Flexible manufacturing can help pharmaceutical industry avoid high costs of inaccurate demand forecasts
Survey about product launch challenges finds instances of demand forecasts off by more than 50%, leading to sales losses and reputation damage.
A survey of 50 pharmaceutical industry senior managers found a majority of companies had either overestimated or underestimated demand for new drugs by up to 25%, with some reporting instances of forecasts being off by more than 50%. The results of the survey — conducted by business intelligence firm ORC International and sponsored by Patheon — are published in a white paper, “Pharmaceutical Product Forecasting and Its Impact on Manufacturing.” The white paper includes insights from the 50 industry experts and commentary from Jim Miller, founder and president of PharmSource.
When a company fails to meet its forecasted demand, the lack of inventory can result in loss of sales, product risk and overworked employees. It is estimated that a delay in launch costs an average of $15 million per drug, per day, and research shows that a blockbuster drug will lose $1 billion in revenue annually until capacity is developed to meet demand. Generally, underestimating resulted from not having enough background data to support forecasting information.
“Making accurate demand forecasts is extremely challenging for pharmaceutical companies, particularly forecasts for new product launches,” said Michael Lehmann, executive vice president sales and marketing for Patheon. “As a driver of innovation and a transformative force in the industry, Patheon is focused on helping clients find innovative solutions to their challenges.”
If demand is overestimated, it leads to misappropriated capital, forcing manufacturers to mark down the price of the product, destroy inventory and/or close plants and lay off employees, losing the roughly $500 million it cost to acquire their pharmaceutical plant. Respondents said that they often overestimated demand when there is greater market volatility or when they were overly optimistic in their forecasting.
These inaccuracies in demand forecasting, combined with increases in complex manufacturing processes, are driving the need for more choices in manufacturing solutions. Pharmaceutical companies have started outsourcing drug production to take advantage of more flexible manufacturing offerings, and to mitigate risks and prevent the reputational damage resulting from inaccurate demand forecasts.
“It is clear that regardless of company size, product type, or market, the challenge of demand forecasting is a significant one,” said Dana Benini, vice president, ORC International. “Since forecasts by their very definition involve a degree of uncertainty, pharma companies should be talking about how flexible, scalable capacity can accommodate the variability factor, and minimize the impact of inaccurate estimates for a product that does not yet exist.”
Flexible manufacturing services, like those provided by Patheon, complement the traditional outsourcing service model through adaptable and scalable capacity, and allows clients to increase and decrease capacity as needed.

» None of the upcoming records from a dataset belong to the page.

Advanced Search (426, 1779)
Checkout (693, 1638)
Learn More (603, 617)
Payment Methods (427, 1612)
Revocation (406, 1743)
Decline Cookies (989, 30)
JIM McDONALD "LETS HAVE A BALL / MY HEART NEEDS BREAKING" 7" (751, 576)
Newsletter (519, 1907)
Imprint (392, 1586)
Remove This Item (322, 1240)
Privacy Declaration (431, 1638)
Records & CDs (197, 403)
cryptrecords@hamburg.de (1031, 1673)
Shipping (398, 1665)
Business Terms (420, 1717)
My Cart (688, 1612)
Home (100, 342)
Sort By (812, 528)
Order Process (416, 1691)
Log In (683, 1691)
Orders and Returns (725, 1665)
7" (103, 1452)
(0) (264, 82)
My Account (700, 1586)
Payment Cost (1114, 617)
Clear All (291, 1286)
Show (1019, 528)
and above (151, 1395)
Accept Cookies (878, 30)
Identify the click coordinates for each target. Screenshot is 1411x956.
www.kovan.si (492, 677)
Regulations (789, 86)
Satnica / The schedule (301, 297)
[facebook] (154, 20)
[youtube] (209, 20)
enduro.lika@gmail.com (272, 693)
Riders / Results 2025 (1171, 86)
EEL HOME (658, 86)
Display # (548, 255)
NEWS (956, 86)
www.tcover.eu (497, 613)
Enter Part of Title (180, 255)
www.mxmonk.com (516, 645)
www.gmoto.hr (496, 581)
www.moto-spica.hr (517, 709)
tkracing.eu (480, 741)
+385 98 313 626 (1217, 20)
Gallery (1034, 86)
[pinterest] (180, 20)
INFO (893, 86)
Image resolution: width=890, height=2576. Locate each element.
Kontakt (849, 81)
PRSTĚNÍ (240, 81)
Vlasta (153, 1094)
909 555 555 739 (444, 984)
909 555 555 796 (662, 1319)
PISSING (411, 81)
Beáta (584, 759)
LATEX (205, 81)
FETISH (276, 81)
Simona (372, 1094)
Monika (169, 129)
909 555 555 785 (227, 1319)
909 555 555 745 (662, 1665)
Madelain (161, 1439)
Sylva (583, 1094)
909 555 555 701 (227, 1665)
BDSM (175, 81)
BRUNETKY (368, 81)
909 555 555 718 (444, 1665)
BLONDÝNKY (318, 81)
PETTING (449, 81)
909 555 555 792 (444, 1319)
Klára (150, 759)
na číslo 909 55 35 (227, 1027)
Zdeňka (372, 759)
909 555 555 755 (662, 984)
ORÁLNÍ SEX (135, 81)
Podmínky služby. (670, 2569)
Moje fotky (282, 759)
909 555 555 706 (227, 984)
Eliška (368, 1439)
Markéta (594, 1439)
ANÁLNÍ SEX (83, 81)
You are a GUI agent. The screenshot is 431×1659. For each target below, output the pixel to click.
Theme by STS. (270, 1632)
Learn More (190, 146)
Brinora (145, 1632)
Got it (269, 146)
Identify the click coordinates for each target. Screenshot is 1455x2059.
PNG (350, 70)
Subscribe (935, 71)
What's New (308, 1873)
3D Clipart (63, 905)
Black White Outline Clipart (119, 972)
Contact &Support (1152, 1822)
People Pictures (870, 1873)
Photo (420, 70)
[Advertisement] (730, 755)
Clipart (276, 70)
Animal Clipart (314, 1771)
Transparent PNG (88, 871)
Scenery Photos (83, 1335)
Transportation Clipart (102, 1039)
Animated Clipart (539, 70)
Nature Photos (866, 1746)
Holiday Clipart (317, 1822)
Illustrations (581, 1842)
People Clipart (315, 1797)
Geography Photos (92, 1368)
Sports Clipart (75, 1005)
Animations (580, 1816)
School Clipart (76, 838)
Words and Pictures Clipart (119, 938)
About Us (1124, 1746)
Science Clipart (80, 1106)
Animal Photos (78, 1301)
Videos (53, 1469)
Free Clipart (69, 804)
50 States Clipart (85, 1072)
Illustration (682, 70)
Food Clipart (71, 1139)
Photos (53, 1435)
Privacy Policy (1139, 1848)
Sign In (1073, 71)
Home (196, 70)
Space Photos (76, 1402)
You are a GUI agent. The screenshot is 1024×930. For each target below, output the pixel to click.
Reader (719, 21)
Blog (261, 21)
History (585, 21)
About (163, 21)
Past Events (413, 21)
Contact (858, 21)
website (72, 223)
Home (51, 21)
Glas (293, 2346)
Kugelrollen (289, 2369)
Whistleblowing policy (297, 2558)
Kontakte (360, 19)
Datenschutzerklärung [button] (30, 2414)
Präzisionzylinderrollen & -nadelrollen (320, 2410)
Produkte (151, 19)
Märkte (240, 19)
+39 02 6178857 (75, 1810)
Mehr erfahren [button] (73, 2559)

In the face of uncertain forecasts, contract development and manufacturing organizations (CDMOs) can offer the facilities, equipment and process technology expertise needed for operations and risk management.
Patheon commissioned the study to better understand the challenges pharmaceutical companies encounter when implementing demand forecasts for commercial launches. The findings were based on in-depth interviews examining current forecasting processes, key issues that arise from inaccurate forecasting, and how forecasting needs will change in the future.